Nach Herzinfarkt: „Es fühlt sich nicht gut an daran zu denken, dass der Akzent vielleicht nicht mehr weggeht“
Was bei Gailey das Syndrom ausgelöst hat, ist nicht öffentlich bekannt. Die Londonerin selbst vermutet, dass ihr zurückliegender Herzinfarkt damit zusammenhänge.

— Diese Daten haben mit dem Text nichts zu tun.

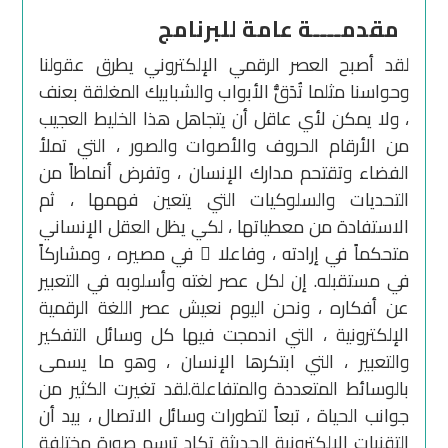
مقدمــــة عامة للبرنامج
لقد أصبح العصر الرقمي الإلكتروني يطرق عقولنا
وحواسنا مثلما تُدَقُّ الأبواب والشبابيك المغلقة بعنف
، ولا يمكن لأي عاقل أن يتجاهل هذا الخليط العجيب
من الأرقام الحروف والأصوات والصور ، التي تملأ
الفضاء وتقتحم مدارك الإنسان ، وتفرض أنماطاً من
التحديات والسلوكيات التي يتعين فهمها ، ثم
الاستفادة من معطياتها ، لكي يظل العقل الإنساني
متحكماً في إرادته ، وفاعلا ً في مصيره ، ومشاركاً
في مستقبله. إن لكل عصر لغته وأسلوبه في التعبير
عن أفكاره ، ونحن اليوم نعيش عصر اللغة الرقمية
الإلكترونية ، التي اندمجت فيها كل وسائل التفكير
والتعبير ، التي ابتكرها الإنسان ، وهو ما يسمى
بالوسائط المتعددة والمتفاعلة.لقد تغيرت الكثير من
جوانب الحياة ، تبعاً لتطورات وسائل الاتصال ، بيد أن
التقنيات الإلكترونية الحديثة تكاد ترسم صورة مختلفة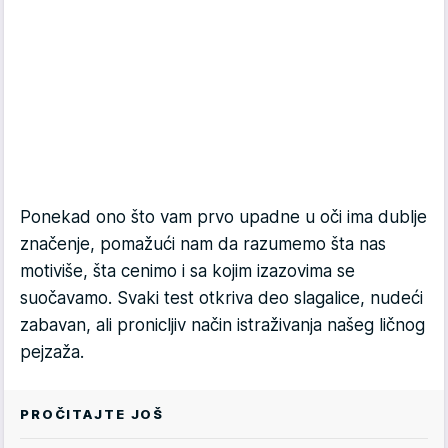
Ponekad ono što vam prvo upadne u oči ima dublje
značenje, pomažući nam da razumemo šta nas
motiviše, šta cenimo i sa kojim izazovima se
suočavamo. Svaki test otkriva deo slagalice, nudeći
zabavan, ali pronicljiv način istraživanja našeg ličnog
pejzaža.
PROČITAJTE JOŠ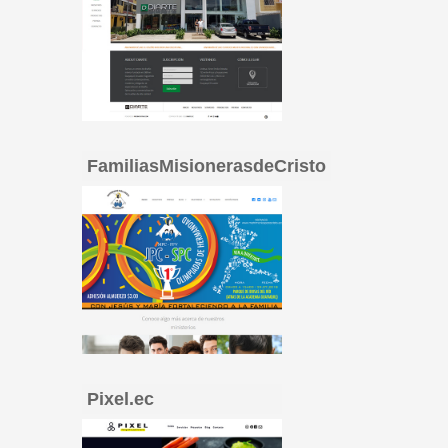
FamiliasMisionerasdeCristo
Pixel.ec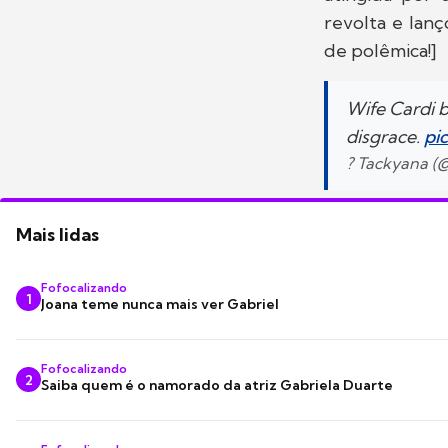
revolta e lan
de polêmica!]
Wife Cardi 
disgrace.
pi
? Tackyana (
Mais lidas
Fofocalizando
1
Joana teme nunca mais ver Gabriel
Fofocalizando
2
Saiba quem é o namorado da atriz Gabriela Duarte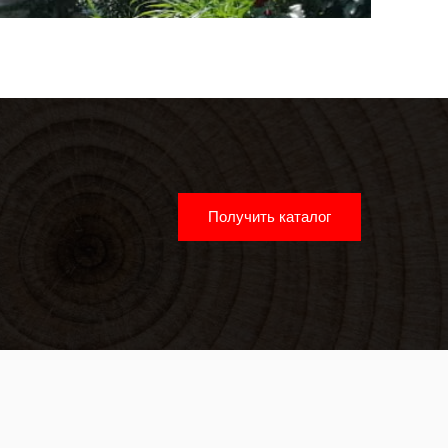
Получить каталог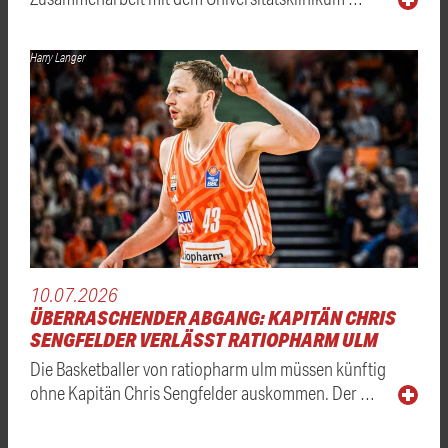
Harry Langer
10.07.2026
ÜBERRASCHENDER ABGANG: KAPITÄN CHRIS
SENGFELDER VERLÄSST RATIOPHARM ULM
Die Basketballer von ratiopharm ulm müssen künftig
ohne Kapitän Chris Sengfelder auskommen. Der …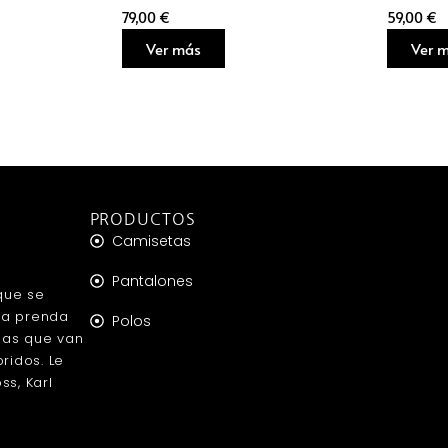
79,00
€
59,00
€
Ver más
Ver 
PRODUCTOS
Camisetas
Pantalones
que se
da prenda
Polos
das que van
ridos. Le
s, Karl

Um den Akzent wieder loszuwerden, der kurioserweise nur beim Sprechen und nicht beim Singen auftritt, habe Gailey bereits mehrere Neurologen aufgesucht. Bislang ohne Erfolg. „Ich weiß nicht, ob ich den Akzent für immer haben werde. Es fühlt sich nicht gut an daran zu denken, dass er vielleicht nicht mehr weggeht“, sagt sie. Besonders bereite ihr der Umstand Sorge, dass sich ihr Gehirn an den Akzent gewöhnen könne.
Laut Mediziner Erbguth ist das aber eher unwahrscheinlich. Das Foreign-Accent-Syndrome gehe von allein wieder weg, wenn Betroffene ein Sprechtraining absolvieren oder sich die Gehirnzellen erholen.